Could you copy each line of the listing below that has the word "admin"?

──────────────────────────────

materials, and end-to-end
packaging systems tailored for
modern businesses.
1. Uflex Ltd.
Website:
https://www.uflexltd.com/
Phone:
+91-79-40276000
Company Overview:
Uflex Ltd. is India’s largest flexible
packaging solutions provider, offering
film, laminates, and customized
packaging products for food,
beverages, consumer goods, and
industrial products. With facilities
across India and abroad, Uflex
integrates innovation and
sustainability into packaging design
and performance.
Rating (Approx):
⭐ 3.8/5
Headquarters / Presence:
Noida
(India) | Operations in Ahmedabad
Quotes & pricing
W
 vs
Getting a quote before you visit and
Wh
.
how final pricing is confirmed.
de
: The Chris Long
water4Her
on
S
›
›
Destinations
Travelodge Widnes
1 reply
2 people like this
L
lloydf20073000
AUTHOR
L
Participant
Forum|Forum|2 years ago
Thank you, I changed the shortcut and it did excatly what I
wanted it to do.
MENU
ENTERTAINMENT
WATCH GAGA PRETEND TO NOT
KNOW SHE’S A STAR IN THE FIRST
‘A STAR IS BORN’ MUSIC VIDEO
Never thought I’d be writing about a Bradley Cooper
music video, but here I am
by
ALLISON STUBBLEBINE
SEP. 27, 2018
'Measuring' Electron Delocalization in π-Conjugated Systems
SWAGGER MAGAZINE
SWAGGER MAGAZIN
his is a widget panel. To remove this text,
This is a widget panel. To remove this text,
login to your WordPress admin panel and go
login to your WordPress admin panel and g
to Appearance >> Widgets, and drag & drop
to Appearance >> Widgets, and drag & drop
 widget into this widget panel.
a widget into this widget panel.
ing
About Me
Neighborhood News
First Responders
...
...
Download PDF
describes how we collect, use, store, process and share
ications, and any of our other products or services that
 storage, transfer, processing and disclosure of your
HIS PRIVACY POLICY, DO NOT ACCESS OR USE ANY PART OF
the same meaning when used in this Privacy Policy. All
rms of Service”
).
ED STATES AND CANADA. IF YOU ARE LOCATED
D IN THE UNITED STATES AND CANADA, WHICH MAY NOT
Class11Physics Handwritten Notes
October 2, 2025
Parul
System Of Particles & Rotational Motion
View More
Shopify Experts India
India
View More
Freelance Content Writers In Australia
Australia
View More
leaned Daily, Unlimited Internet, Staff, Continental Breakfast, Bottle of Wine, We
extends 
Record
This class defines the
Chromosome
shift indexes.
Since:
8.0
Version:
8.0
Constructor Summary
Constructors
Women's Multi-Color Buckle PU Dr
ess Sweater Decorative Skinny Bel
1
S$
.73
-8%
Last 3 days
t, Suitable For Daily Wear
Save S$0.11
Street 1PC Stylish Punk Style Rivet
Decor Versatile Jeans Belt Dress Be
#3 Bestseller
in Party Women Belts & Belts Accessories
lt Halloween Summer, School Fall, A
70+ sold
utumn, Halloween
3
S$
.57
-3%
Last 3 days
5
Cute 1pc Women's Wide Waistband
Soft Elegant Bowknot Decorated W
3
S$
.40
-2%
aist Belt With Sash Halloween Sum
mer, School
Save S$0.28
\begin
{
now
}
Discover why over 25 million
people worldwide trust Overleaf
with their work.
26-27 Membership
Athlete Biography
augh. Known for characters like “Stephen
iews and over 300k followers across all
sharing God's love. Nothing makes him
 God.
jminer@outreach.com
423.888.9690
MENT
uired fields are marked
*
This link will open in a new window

──────────────────────────────

Task result >>
login to your WordPress admin panel and go
login to your WordPress admin panel and g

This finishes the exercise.